Admittedly, this was a bit of a lifetime achievement award for Stone, who has long been celebrated as one of the best two-way players in the league. If there’s a guy worthy of becoming the first winger to win the Selke since Dallas Stars dynamo Jere Lehtinen back in 2003, surely it’s Stone, the takeaways monster.

As for the two guys who’ve had a death grip on this award recently, Patrice Bergeron was limited to 65 games and though I’m sure Anze Kopitar remains a nightmare to play against, the 2018 winner wasn’t getting the award in a 60-point, minus-20 season.

Speaking of owning this trophy, you can put down in ink that Aleksander Barkov is going to win a bunch in the very near future.

Lady Byng Trophy

1. Aleksander Barkov
2. Morgan Rielly
3. Ryan O’Reilly
4. Matt Duchene
5. Sean Monahan

Barkov took four minor penalties throughout the course of his 96-point season.
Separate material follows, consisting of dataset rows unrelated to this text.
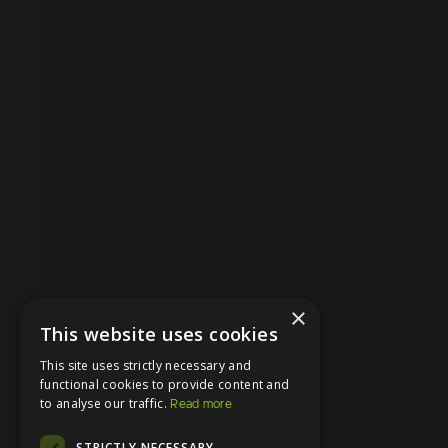
×
This website uses cookies
This site uses strictly necessary and
functional cookies to provide content and
to analyse our traffic.
Read more
STRICTLY NECESSARY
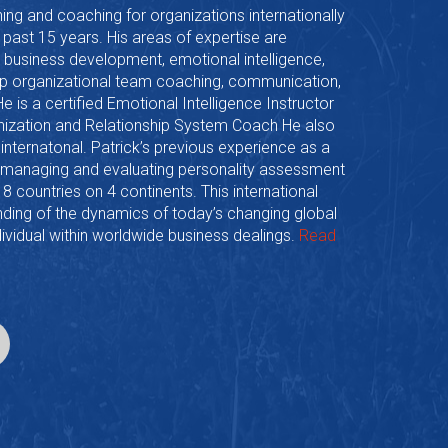
ning and coaching for organizations internationally
e past 15 years. His areas of expertise are
 business development, emotional intelligence,
hip organizational team coaching, communication,
is a certified Emotional Intelligence Instructor
anization and Relationship System Coach He also
 internatonal. Patrick’s previous experience as a
n managing and evaluating personality assessment
n 8 countries on 4 continents. This international
ding of the dynamics of today’s changing global
ividual within worldwide business dealings.
Read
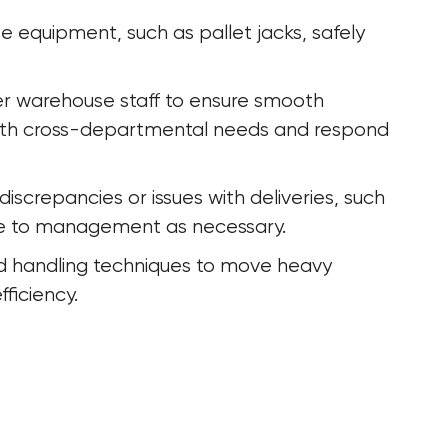
equipment, such as pallet jacks, safely 
r warehouse staff to ensure smooth 
 with cross-departmental needs and respond 
iscrepancies or issues with deliveries, such 
te to management as necessary.
and handling techniques to move heavy 
ficiency.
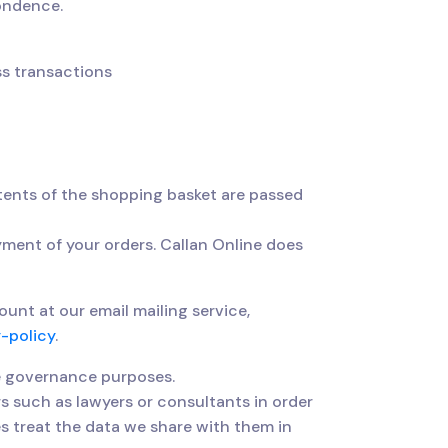
pondence.
ss transactions
ents of the shopping basket are passed
yment of your orders. Callan Online does
nt at our email mailing service,
-policy
.
e governance purposes.
s such as lawyers or consultants in order
es treat the data we share with them in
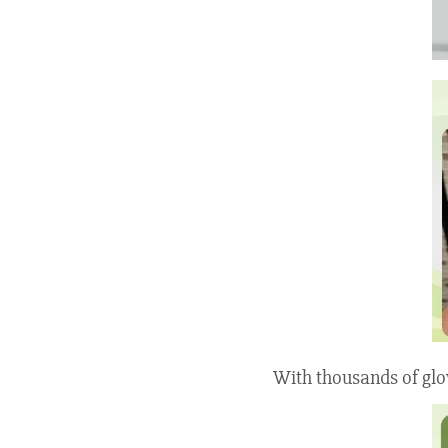
With thousands of glo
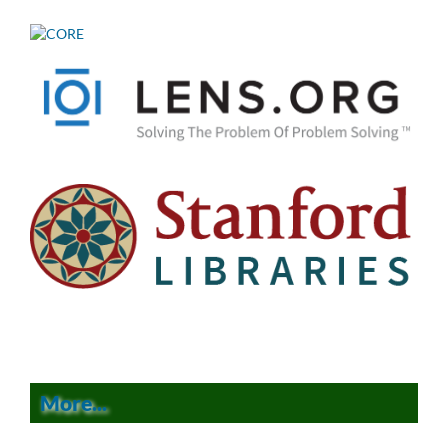
More...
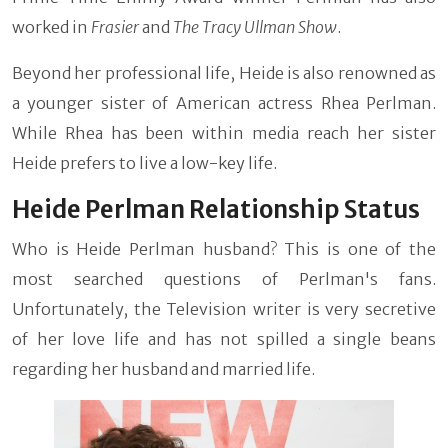
worked in
Frasier
and
The Tracy Ullman Show
.
Beyond her professional life, Heide is also renowned as
a younger sister of American actress Rhea Perlman.
While Rhea has been within media reach her sister
Heide prefers to live a low-key life.
Heide Perlman Relationship Status
Who is Heide Perlman husband? This is one of the
most searched questions of Perlman's fans.
Unfortunately, the Television writer is very secretive
of her love life and has not spilled a single beans
regarding her husband and married life.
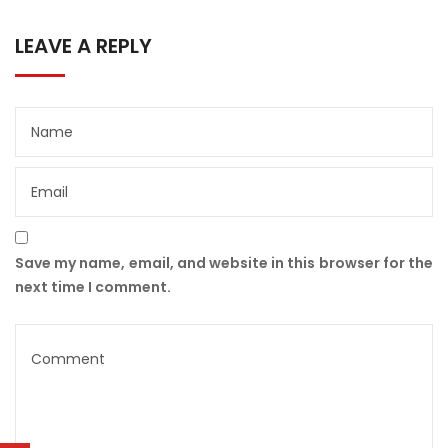
LEAVE A REPLY
Save my name, email, and website in this browser for the
next time I comment.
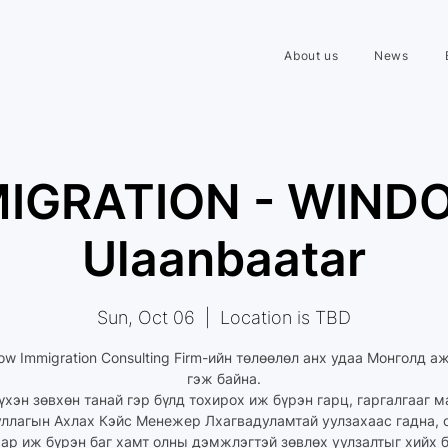
About us
News
IGRATION - WIND
Ulaanbaatar
Sun, Oct 06
  |  
Location is TBD
ow Immigration Consulting Firm-ийн төлөөлөл анх удаа Монголд а
гэж байна.
үхэн зөвхөн танай гэр бүлд тохирох иж бүрэн гарц, гаргалгааг 
уллагын Ахлах Кэйс Менежер Лхагвадуламтай уулзахаас гадна, 
ар иж бүрэн баг хамт олны дэмжлэгтэй зөвлөх уулзалтыг хийх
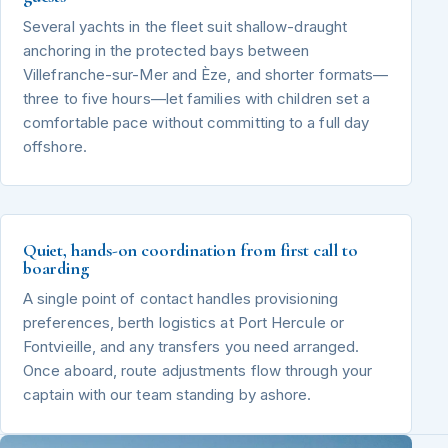
Several yachts in the fleet suit shallow-draught
anchoring in the protected bays between
Villefranche-sur-Mer and Èze, and shorter formats—
three to five hours—let families with children set a
comfortable pace without committing to a full day
offshore.
Quiet, hands-on coordination from first call to
boarding
A single point of contact handles provisioning
preferences, berth logistics at Port Hercule or
Fontvieille, and any transfers you need arranged.
Once aboard, route adjustments flow through your
captain with our team standing by ashore.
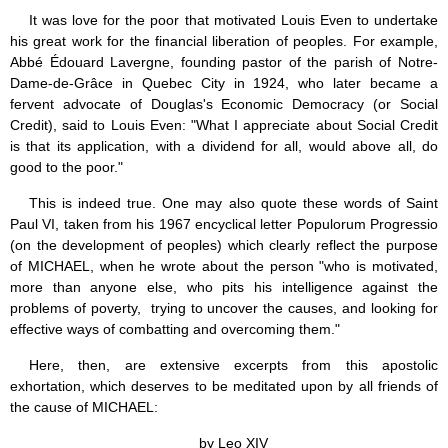
Jesus (8)
It was love for the poor that motivated Louis Even to undertake
Miracles (10)
his great work for the financial liberation of peoples. For example,
Eucharist (12)
Abbé Édouard Lavergne, founding pastor of the parish of Notre-
Modesty & Chastity (13)
Dame-de-Grâce in Quebec City in 1924, who later became a
Other Popes (5)
fervent advocate of Douglas's Economic Democracy (or Social
Pope Benedict XVI (64)
Credit), said to Louis Even: "What I appreciate about Social Credit
Pope Francis (40)
is that its application, with a dividend for all, would above all, do
Pope John Paul I (1)
good to the poor."
Pope John Paul II (48)
Pope’s addresses (6)
This is indeed true. One may also quote these words of Saint
Prayers & Rosaries (84)
Paul VI, taken from his 1967 encyclical letter Populorum Progressio
Prophecies (1)
(on the development of peoples) which clearly reflect the purpose
Purgatory (4)
of MICHAEL, when he wrote about the person "who is motivated,
Religious holiday (0)
more than anyone else, who pits his intelligence against the
Christmas (2)
problems of poverty, trying to uncover the causes, and looking for
Easter & Lent (9)
effective ways of combatting and overcoming them."
Sacraments (8)
Anointing of the Sick (0)
Here, then, are extensive excerpts from this apostolic
Confession (14)
exhortation, which deserves to be meditated upon by all friends of
Eucharist & mass (14)
the cause of MICHAEL:
Holy Orders (1)
Marriage & Family (14)
by Leo XIV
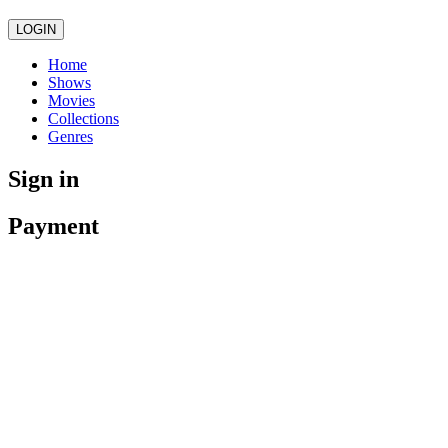
LOGIN
Home
Shows
Movies
Collections
Genres
Sign in
Payment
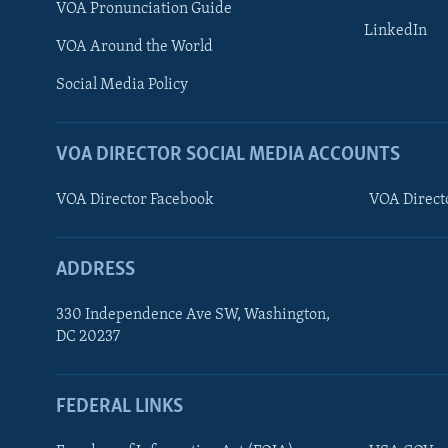
VOA Pronunciation Guide
AWARDS & RECOGNITIONS
LinkedIn
VOA Around the World
VOA AROUND THE WORLD
Social Media Policy
VOA DIRECTOR SOCIAL MEDIA ACCOUNTS
VOA Director Facebook
VOA Direct
ADDRESS
330 Independence Ave SW, Washington,
DC 20237
FEDERAL LINKS
FOLLOW US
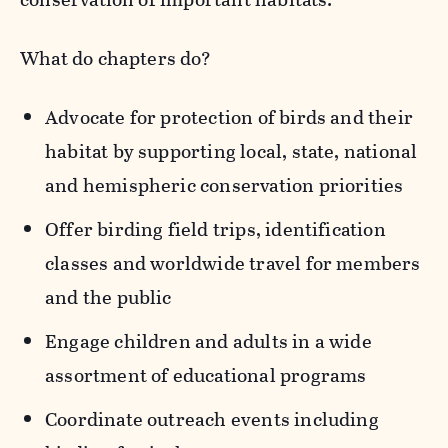
What do chapters do?
Advocate for protection of birds and their
habitat by supporting local, state, national
and hemispheric conservation priorities
Offer birding field trips, identification
classes and worldwide travel for members
and the public
Engage children and adults in a wide
assortment of educational programs
Coordinate outreach events including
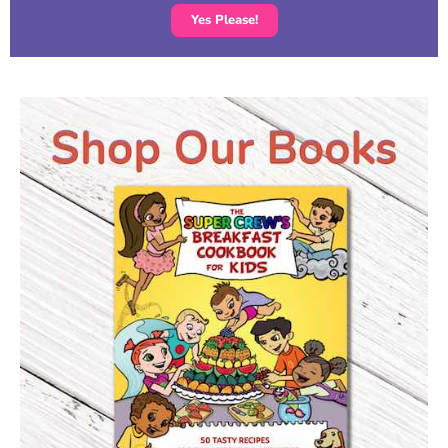
Yes Please!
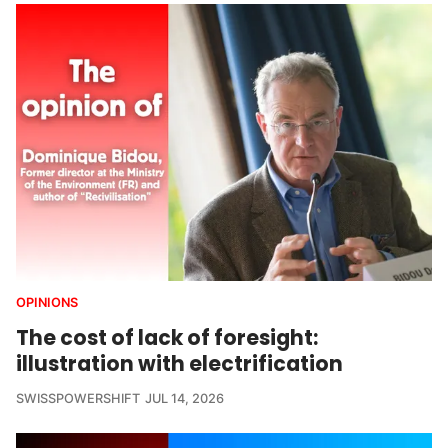
OPINIONS
The cost of lack of foresight:
illustration with electrification
SWISSPOWERSHIFT
JUL 14, 2026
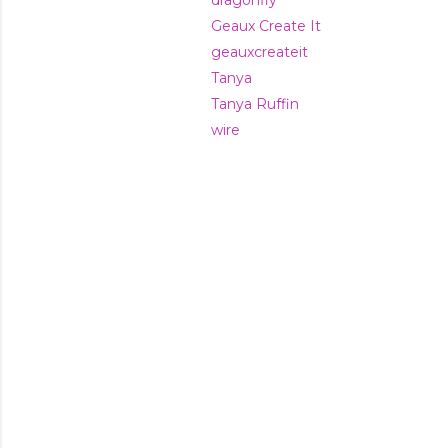
dragonfly
Geaux Create It
geauxcreateit
Tanya
Tanya Ruffin
wire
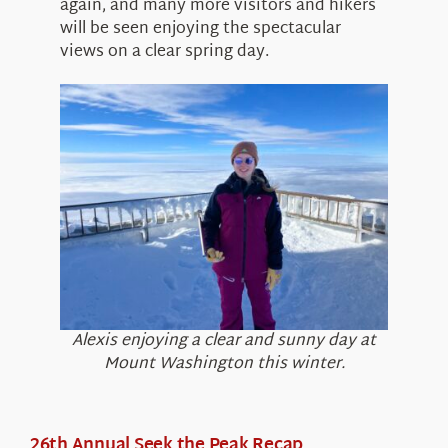
again, and many more visitors and hikers
will be seen enjoying the spectacular
views on a clear spring day.
Alexis enjoying a clear and sunny day at
Mount Washington this winter.
26th Annual Seek the Peak Recap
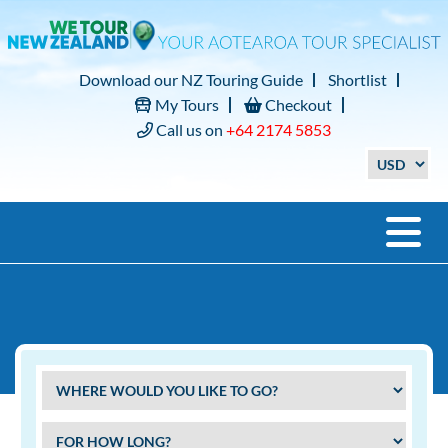
Download our NZ Touring Guide
Shortlist
My Tours
Checkout
Call us on
+64 2174 5853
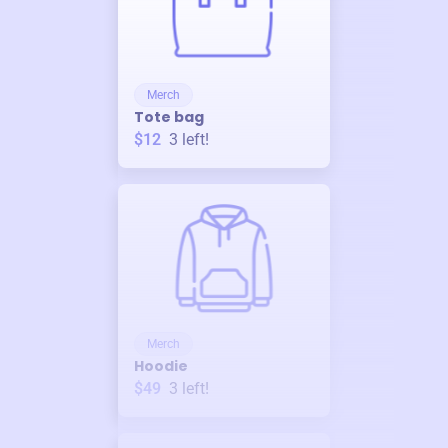
Merch
Tote bag
$12
3
left!
Merch
Hoodie
$49
3
left!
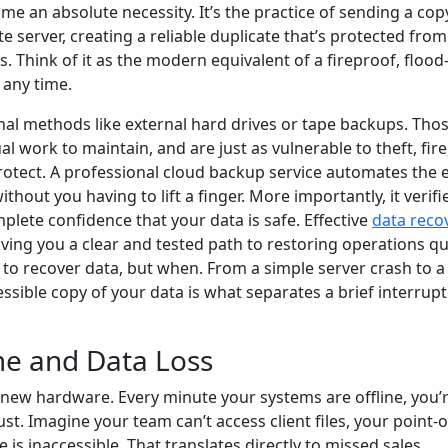
e an absolute necessity. It’s the practice of sending a cop
e server, creating a reliable duplicate that’s protected from
s. Think of it as the modern equivalent of a fireproof, flood
 any time.
nal methods like external hard drives or tape backups. Tho
l work to maintain, and are just as vulnerable to theft, fire
otect. A professional cloud backup service automates the e
hout you having to lift a finger. More importantly, it verifi
plete confidence that your data is safe. Effective
data reco
giving you a clear and tested path to restoring operations qu
eed to recover data, but when. From a simple server crash to a
ssible copy of your data is what separates a brief interrup
me and Data Loss
new hardware. Every minute your systems are offline, you’
t. Imagine your team can’t access client files, your point-o
is inaccessible. That translates directly to missed sales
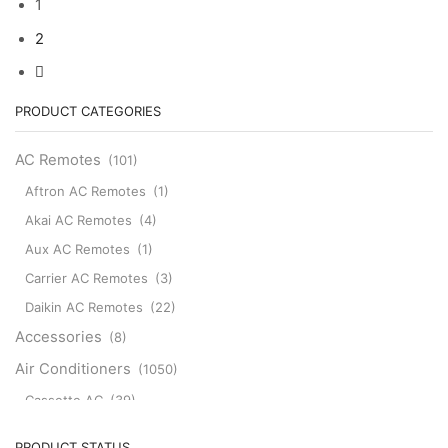
1
Electric
Electric
RKW502A200B
Mr
AC
RLA502A700C
2
Slim
Air
quantity
Air
Conditioner
Conditioner
Mitsubishi
Remote
Remote
PRODUCT CATEGORIES
Control
Control
for
SG15F
AC Remotes
(101)
Mitsubishi
SG15H
U01A05426
SG162
Aftron AC Remotes
(1)
MSZ-
PAR-
HM09NA-
Akai AC Remotes
(4)
SL100A-
U1
E
Aux AC Remotes
(1)
MSZ-
SG176
HM12NA-
SG20A
Carrier AC Remotes
(3)
U1
SG181
Daikin AC Remotes
(22)
MSZ-
SG182
HM15NA-
SG18J
Accessories
(8)
U1
SG20B
Air Conditioners
(1050)
MUZ-
SG11D
HM09NA
quantity
Cassette AC
(39)
MUZ-
HM12NA
Aux Cassette AC
(1)
PRODUCT STATUS
MUZ-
That’s a good enough PIM-to-points ratio for me and, as noted above in the Selke talk, this guy is destined for some stage time in Vegas, so let’s kick it off.

Morgan Rielly always draws extra consideration for the fact he was trying to become just the second defenceman since 1954 to win the award (Brian Campbell took the honour in 2012).

It’s incredible that O’Reilly can play such a defensively stout game without taking more penalties, even accidentally.